# Problem
Without any of the pictures, transcribe all the lines below exactly.

# Provided data
________________

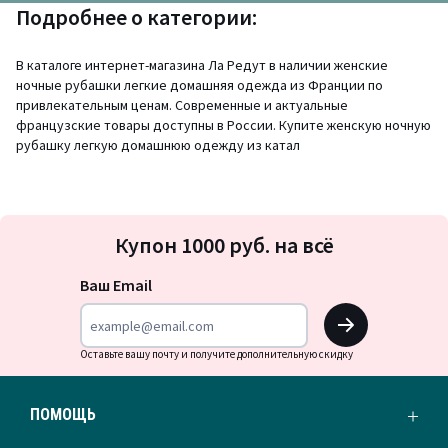
Подробнее о категории:
В каталоге интернет-магазина Ла Редут в наличии женские
ночные рубашки легкие домашняя одежда из Франции по
привлекательным ценам. Современные и актуальные
французские товары доступны в России. Купите женскую ночную
рубашку легкую домашнюю одежду из катал
Подписка
Купон 1000 руб. на всё
на
новости
Ваш Email
OK
Оставьте вашу почту и получите дополнительную скидку
ПОМОЩЬ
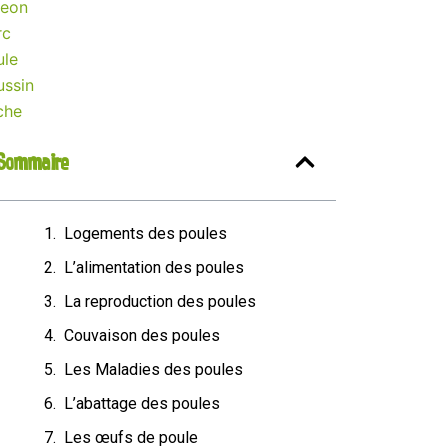
geon
rc
ule
ussin
che
Sommaire
Logements des poules
L’alimentation des poules
La reproduction des poules
Couvaison des poules
Les Maladies des poules
L’abattage des poules
Les œufs de poule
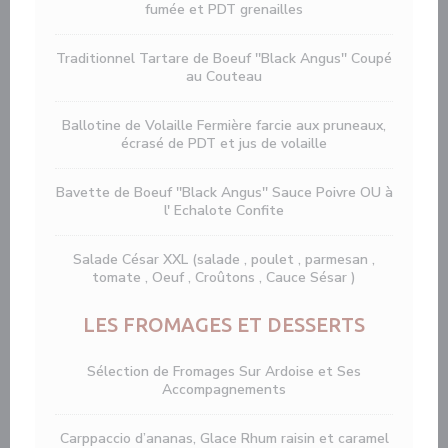
fumée et PDT grenailles
Traditionnel Tartare de Boeuf ''Black Angus'' Coupé
au Couteau
Ballotine de Volaille Fermière farcie aux pruneaux,
écrasé de PDT et jus de volaille
Bavette de Boeuf ''Black Angus'' Sauce Poivre OU à
l' Echalote Confite
Salade César XXL (salade , poulet , parmesan ,
tomate , Oeuf , Croûtons , Cauce Sésar )
LES FROMAGES ET DESSERTS
Sélection de Fromages Sur Ardoise et Ses
Accompagnements
Carppaccio d’ananas, Glace Rhum raisin et caramel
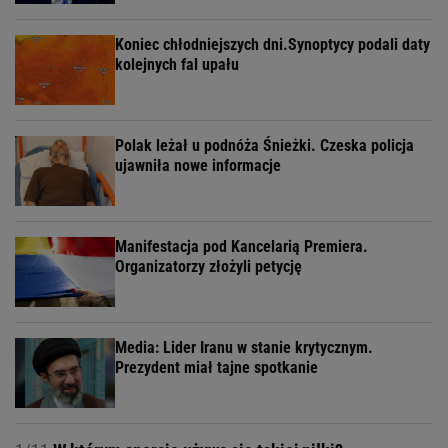
Koniec chłodniejszych dni.Synoptycy podali daty
kolejnych fal upału
Polak leżał u podnóża Śnieżki. Czeska policja
ujawniła nowe informacje
Manifestacja pod Kancelarią Premiera.
Organizatorzy złożyli petycję
Media: Lider Iranu w stanie krytycznym.
Prezydent miał tajne spotkanie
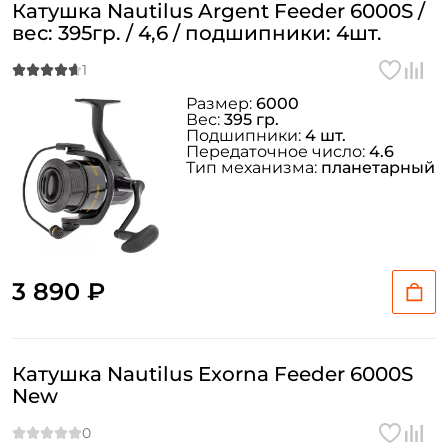
Катушка Nautilus Argent Feeder 6000S /
вес: 395гр. / 4,6 / подшипники: 4шт.
Размер:
6000
Вес:
395 гр.
Подшипники:
4 шт.
Передаточное число:
4.6
Тип механизма:
планетарный
3 890 ₽
Катушка Nautilus Exorna Feeder 6000S
New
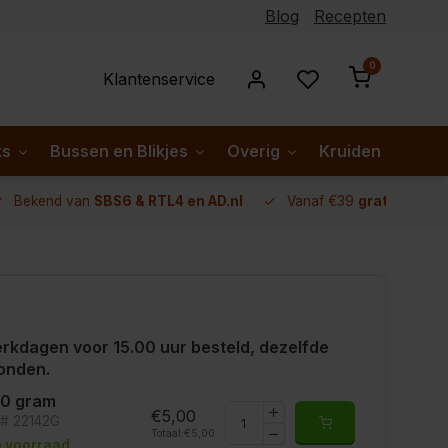
Blog
Recepten
0
Klantenservice
ks
Bussen en Blikjes
Overig
Kruiden per lan
Bekend van
SBS6 & RTL4 en AD.nl
Vanaf €39
gratis verze
rkdagen voor 15.00 uur besteld, dezelfde
onden.
00 gram
€5,00
t# 22142G
Totaal:
€5,00
 voorraad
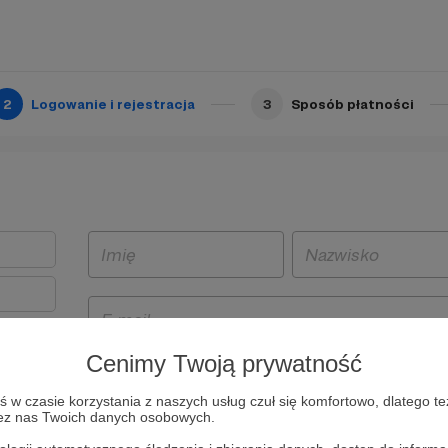
2
Logowanie i rejestracja
3
Sposób płatności
Cenimy Twoją prywatność
t
w czasie korzystania z naszych usług czuł się komfortowo, dlatego te
i i
zez nas Twoich danych osobowych.
owe będą
aw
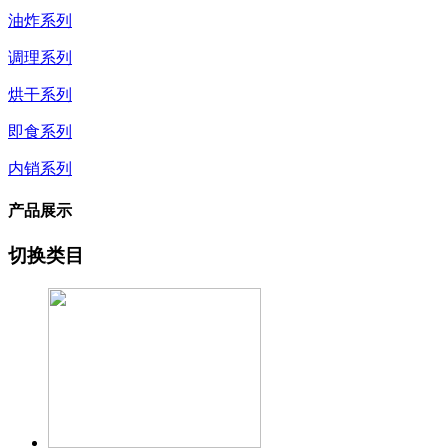
油炸系列
调理系列
烘干系列
即食系列
内销系列
产品展示
切换类目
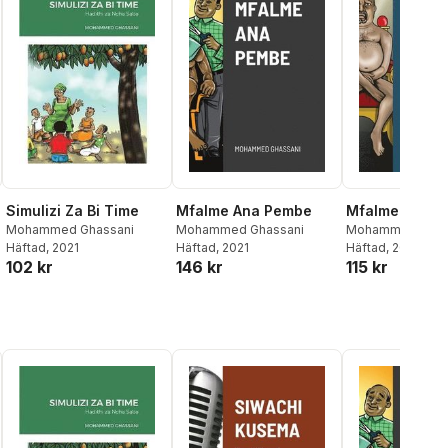
Simulizi Za Bi Time
Mfalme Ana Pembe
Mfalme Yuko 
Mohammed Ghassani
Mohammed Ghassani
Mohammed Ghas
Häftad
, 2021
Häftad
, 2021
Häftad
, 2021
102 kr
146 kr
115 kr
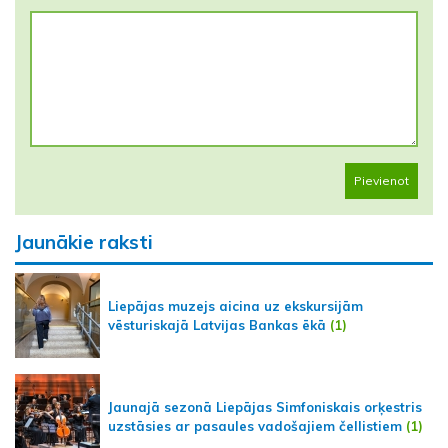
Pievienot
Jaunākie raksti
Liepājas muzejs aicina uz ekskursijām
vēsturiskajā Latvijas Bankas ēkā
(1)
Jaunajā sezonā Liepājas Simfoniskais orķestris
uzstāsies ar pasaules vadošajiem čellistiem
(1)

________________

# Answer to this task
Подробнее о категории:
В каталоге интернет-магазина Ла Редут в наличии женские
ночные рубашки легкие домашняя одежда из Франции по
привлекательным ценам. Современные и актуальные
французские товары доступны в России. Купите женскую ночную
рубашку легкую домашнюю одежду из катал
Подписка
Купон 1000 руб. на всё
на
новости
Ваш Email
OK
Оставьте вашу почту и получите дополнительную скидку
ПОМОЩЬ
geon
rc
ule
ussin
che
Sommaire
Logements des poules
L’alimentation des poules
La reproduction des poules
Couvaison des poules
Les Maladies des poules
L’abattage des poules
Les œufs de poule
fumée et PDT grenailles
Traditionnel Tartare de Boeuf ''Black Angus'' Coupé
au Couteau
Ballotine de Volaille Fermière farcie aux pruneaux,
écrasé de PDT et jus de volaille
Bavette de Boeuf ''Black Angus'' Sauce Poivre OU à
l' Echalote Confite
Salade César XXL (salade , poulet , parmesan ,
tomate , Oeuf , Croûtons , Cauce Sésar )
LES FROMAGES ET DESSERTS
Sélection de Fromages Sur Ardoise et Ses
Accompagnements
Carppaccio d’ananas, Glace Rhum raisin et caramel
Koniec chłodniejszych dni.Synoptycy podali daty
kolejnych fal upału
Polak leżał u podnóża Śnieżki. Czeska policja
ujawniła nowe informacje
Manifestacja pod Kancelarią Premiera.
Organizatorzy złożyli petycję
Media: Lider Iranu w stanie krytycznym.
Prezydent miał tajne spotkanie
Катушка Nautilus Argent Feeder 6000S /
вес: 395гр. / 4,6 / подшипники: 4шт.
Размер:
6000
Вес:
395 гр.
Подшипники:
4 шт.
Передаточное число:
4.6
Тип механизма:
планетарный
3 890 ₽
Катушка Nautilus Exorna Feeder 6000S
New
Blog
Recepten
0
Klantenservice
ks
Bussen en Blikjes
Overig
Kruiden per lan
Bekend van
SBS6 & RTL4 en AD.nl
Vanaf €39
gratis verze
rkdagen voor 15.00 uur besteld, dezelfde
onden.
00 gram
€5,00
t# 22142G
Totaal:
€5,00
 voorraad
2
Logowanie i rejestracja
3
Sposób płatności
Cenimy Twoją prywatność
t
w czasie korzystania z naszych usług czuł się komfortowo, dlatego te
i i
zez nas Twoich danych osobowych.
owe będą
aw
油炸系列
调理系列
烘干系列
即食系列
内销系列
产品展示
切换类目
Simulizi Za Bi Time
Mfalme Ana Pembe
Mfalme Yuko 
Mohammed Ghassani
Mohammed Ghassani
Mohammed Ghas
Häftad
, 2021
Häftad
, 2021
Häftad
, 2021
102 kr
146 kr
115 kr
Pievienot
Jaunākie raksti
Liepājas muzejs aicina uz ekskursijām
vēsturiskajā Latvijas Bankas ēkā
(1)
Jaunajā sezonā Liepājas Simfoniskais orķestris
uzstāsies ar pasaules vadošajiem čellistiem
(1)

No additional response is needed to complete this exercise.